>>533191
>So is this the reason that Acetaminophen (Tylenol, Paracetamol) was invented? To get Aspirin out of circulation as "old-fashioned"?
>>533619
>news that aspirin caused Reye's Syndrome in kids
YES AND YES
DO I HAVE DIRECT PROOF? NO
BUT one thing is very clear. Acetaminophen IS NOT SAFE AND SHOULD NOT BE ON THE MARKET. THERE HAVE BEEN SEVERAL REVIEW PAPERS PUBLISHED ON THIS SUBJECT. (BTW, it was likely what really probably killed Prince).
Acetaminophen (Tylenol) should have been removed from the market decades ago due to its poor efficacy and because it is the number one cause of liver failure world wide and has been linked to autism and other neurodegenerative disorders (see graphic). Also, recently I learned that acetaminophen is being combined with DL-methionine in formulations used in 3rd world countries as an OTC pain reliever.
Methionine in paracetamol tablets, a tool to reduce paracetamol toxicity. Int. J Clin Pharmacol Ther Toxicol, 23(9), 497-500.
This is criminal in my opinion. The appropriate protective agent would be N-acetyl-cysteine, which is the antidote used in hospitals to reverse liver failure (NOT methionine!). Also methionine chelates mercury, which makes it far more bio available and toxic. I have no evidence that this combination was designed as a covert depopulation weapon, but if the combo is still being deployed IN 3RD WORLD COUNTRIES in light of the study below, then that would seem the most logical conclusion.

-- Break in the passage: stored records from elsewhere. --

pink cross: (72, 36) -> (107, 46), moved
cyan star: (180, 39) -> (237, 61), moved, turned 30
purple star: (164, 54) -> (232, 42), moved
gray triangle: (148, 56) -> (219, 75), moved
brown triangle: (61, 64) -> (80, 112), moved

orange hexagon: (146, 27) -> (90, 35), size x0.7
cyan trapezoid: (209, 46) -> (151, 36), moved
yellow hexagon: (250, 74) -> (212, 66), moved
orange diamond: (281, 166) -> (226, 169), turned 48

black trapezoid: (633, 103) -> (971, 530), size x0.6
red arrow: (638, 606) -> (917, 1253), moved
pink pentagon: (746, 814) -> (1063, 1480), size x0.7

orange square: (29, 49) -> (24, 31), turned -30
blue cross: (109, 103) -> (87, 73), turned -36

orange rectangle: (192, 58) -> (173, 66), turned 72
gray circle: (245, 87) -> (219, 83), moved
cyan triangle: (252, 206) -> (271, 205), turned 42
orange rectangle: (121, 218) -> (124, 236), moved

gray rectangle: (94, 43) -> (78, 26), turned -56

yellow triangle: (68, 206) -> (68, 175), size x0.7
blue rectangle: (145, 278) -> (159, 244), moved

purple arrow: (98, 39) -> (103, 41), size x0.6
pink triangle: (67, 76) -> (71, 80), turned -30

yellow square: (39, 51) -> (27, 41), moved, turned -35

Depletion in Serum Levels of Folic Acid, Antioxidant Vitamins and Trace Elements in Female Wistar Rats Treated with Sub-toxic Dose of Acetaminophen/Methionine Combination – A Chronic Study
British Journal of Pharmaceutical Research, ISSN: 2231-2919,Vol.: 2, Issue.: 2 (April-June)
Context: Studies have identified that concurrent administration of methionine and acetaminophen (paracetamol) prevents tissue damage and both methionine and acetaminophen at high doses can induce oxidative stress. Antioxidants mediate against oxidative stress. Moreover, folic acid depletion has been identified to cause neural tube defects in neonates of affected female subjects.
Objective: The aim of this study is to investigate the impact of chronic exposure to sub-toxic dose of acetaminophen/methionine (ratio 5:1) on female Wistar rats, with emphasis on folic acid and antioxidant vitamins and minerals.
Material and Methods: Rats were divided into 3 groups with each group consisting of 8 rats and treated with acetaminophen/methionine, acetaminophen or saline daily by gastric gavage. The study lasted 30 days after which blood was obtained through retro-orbital bleeding.
Results: Results show that Wistar rats administered with 350 mg/kg BW (sub-toxic dose) of acetaminophen exhibited significant alteration (p<0.05) in levels of all trace elements (except Se) as well as vitamins (except vitamin A). Significant alterations in the levels of all vitamins (except riboflavin) and all minerals (except Cu, Mn, Se) (p<0.05) were also recorded in serum of rats administered with acetaminophen/methionine combination.
Discussion and Conclusion: Results of this study therefore suggest that chronic abuse of subtoxic dose of acetaminophen/methionine combination may induce alterations in levels of vital molecules, a situation which may increase an individual’s risk to oxidative stress-induced diseases and her neonate to neural tube defects.